Klar gibt es eine "subjektive und eine objektive Normalität". Subjektiv bestimmt jede/r selber für sich, was für sie/ihn normal ist. - Aber es gibt auch "objektive Normalität". Sie wird durch die Gausskurve bestimmt, welche sich auch ändert. - Selbstverständlich können auch die statistischen Erhebungen in Frage gestellt werden, inklusive der jeweiligen Fragestellungen.
Trotzdem hältst du dich wahrscheinlich öfters an die Gausskurve als dir lieb ist: Bei anderen "Krankheiten" - resp. Syndromen wird auch eine "Bandbreite" angenommen, nimm ein Beispiel: PAP-Befund am Gebärmutterhals. Je nach Menge der veränderten Zellen ändert sich die Interpretation ab Befund IV wird eine Konisation empfohlen. Es geht auch hier um die "Menge der Abweichung". - Auch hier ist es eine Variante des einzelnen Menschen...
Wie steht es mit Delinquenz? - Jede/r von uns hat sicher einmal etwas gestohlen... Aber irgendwann sprengt es die "Bandbreite" - und von aussen per Gesetz wird etwas unternommen...
Es gibt viele Beispiele...
Bei AD(H) sind es ja nicht Symptome wie "Aufstehen am Morgen", sondern:
1. Unaufmerksamkeit bzw.
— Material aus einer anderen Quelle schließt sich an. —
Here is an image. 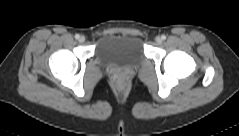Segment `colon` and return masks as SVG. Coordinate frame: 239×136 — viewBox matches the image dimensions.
<instances>
[{"label": "colon", "mask_w": 239, "mask_h": 136, "mask_svg": "<svg viewBox=\"0 0 239 136\" xmlns=\"http://www.w3.org/2000/svg\"><path fill=\"white\" fill-rule=\"evenodd\" d=\"M117 88L123 89L125 87V82L123 79H119L116 84Z\"/></svg>", "instance_id": "5ec220e1"}]
</instances>
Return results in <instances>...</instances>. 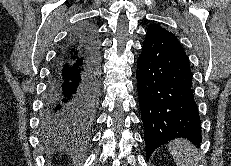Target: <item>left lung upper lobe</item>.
Segmentation results:
<instances>
[{
	"instance_id": "obj_1",
	"label": "left lung upper lobe",
	"mask_w": 231,
	"mask_h": 166,
	"mask_svg": "<svg viewBox=\"0 0 231 166\" xmlns=\"http://www.w3.org/2000/svg\"><path fill=\"white\" fill-rule=\"evenodd\" d=\"M151 26H157V27H160V28H162L160 25H158V24H156V25H151ZM162 29H164V28H162ZM164 30H166V29H164Z\"/></svg>"
}]
</instances>
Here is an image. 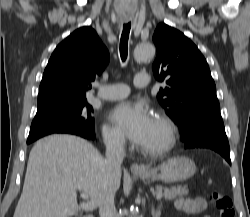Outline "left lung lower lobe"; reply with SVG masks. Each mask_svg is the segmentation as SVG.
<instances>
[{
    "label": "left lung lower lobe",
    "mask_w": 250,
    "mask_h": 217,
    "mask_svg": "<svg viewBox=\"0 0 250 217\" xmlns=\"http://www.w3.org/2000/svg\"><path fill=\"white\" fill-rule=\"evenodd\" d=\"M184 148H208L221 154L231 164L230 148L220 113L196 119L181 133Z\"/></svg>",
    "instance_id": "1"
}]
</instances>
Schwierigkeiten bei der Konzentration
2. Hyperaktivität
3. Impulsivität
4. Sensibilität / Depression
5. Lernschwächen wie:
Lese-Rechtschreibschwäche (LRS)
Legasthenie
Leseschwäche
Rechtschreibschwäche
Rechenschwäche
Dyskalkulie
Mit Impulsivität ist bei einem Schüler von mir gemeint, dass er sofort dreinschlagt, wenn ihn jemand (scheinbar) verletzt, dass er Erwachsenen gegenüber sofort verbal äusserst über die Grenzen geht, wenn er etwas tun soll, das er nicht selber bestimmt. (In den 9 Monaten, in denen er jetzt bei uns auf der Sonderschule ist, hat beides extrem abgenommen, kommt kaum mehr vor! - Wir sind uns nahe gekommen, über das Lösen von unzähligen Konflikten, in denen er ernstgenommen wurde.)
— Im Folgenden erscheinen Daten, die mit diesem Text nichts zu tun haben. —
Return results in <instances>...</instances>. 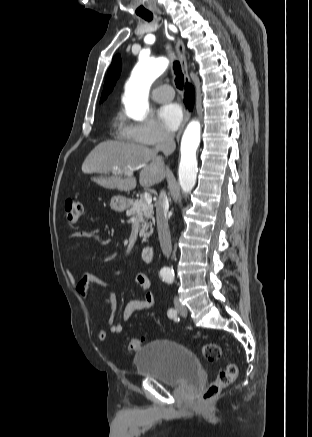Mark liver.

Wenn du für die "Wahlfreiheit" beim Aufstehen bist (dafür habe ich überhaupt nichts dagegen. Selber gehöre ich zu den Menschen, die frühestens um halb acht aufstehen sollten, muss aber selber um sechs raus...), wie stellst du dir unser Arbeitsleben vor. - Das, was wir jetzt haben, ist das was wir als menschliche Spezies bis jetzt entwickelt haben: sozial und politisch. Hier stehen wir.
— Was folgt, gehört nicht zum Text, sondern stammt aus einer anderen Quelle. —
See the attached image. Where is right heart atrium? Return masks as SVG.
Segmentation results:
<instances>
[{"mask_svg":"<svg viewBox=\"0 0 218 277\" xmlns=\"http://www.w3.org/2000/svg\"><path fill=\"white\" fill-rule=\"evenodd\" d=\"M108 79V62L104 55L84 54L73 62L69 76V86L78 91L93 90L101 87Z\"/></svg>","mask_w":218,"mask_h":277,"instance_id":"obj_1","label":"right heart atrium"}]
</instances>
Andere Kulturen gehen ins Bett, wenn es dunkel wird und stehen auf, wenn es hell wird. Im Sommer arbeiten sie länger, im Winter kürzer, (wenn es Jahreszeiten gibt).
Chancengleichheit, ja, nur wie will man das in einem Einheits- bzw. NullAchtFünfzehn-System umsetzen, denn jedes Kind ist anders, hat unterschiedliche Veranlagungen usw., insoweit bleibt das eine Illusion. Ein Lehrer mit 30 Schülern kann nicht alle einzeln fördern.
Es ist sehr einfach sowas zu schreiben. In meiner früheren Arbeit als Schulberaterin habe ich sehr viele, sehr engagierte Lehrpersonen erlebt, die auf individuelle Bedürfnisse der Kinder eingehen - oder sich wenigstens sehr bemühen. Dafür müsste aber die Fähigkeit, sich an Regeln halten zu können vorhanden sein, dann gibt es viele Lernformen und methodisch-didaktischen Möglichkeiten.... -
Ich habe bei uns in den letzten 30 Jahren keine Klassen mit 30 Kindern gesehen. In den Regelklassen der Volksschule sind es 18 - 24, es gibt Teamteaching und die Unterstützung von Schulischen HeilpädagogInnen. - Es gibt Projektunterricht, Lager, freie Arbeit, individuelle Zielvereinbarungen - etc. -
Einige Schulen haben Lager abgeschafft, weil sie die Verantwortung nicht übernehmen können.... / wollen ... -
Wir haben die Schule, die wir haben. Sie entwickelt sich laufend weiter und ist das Beste, was wir in dieser Hinsicht bis jetzt kreiert haben. Klar können wir etwas verbessern.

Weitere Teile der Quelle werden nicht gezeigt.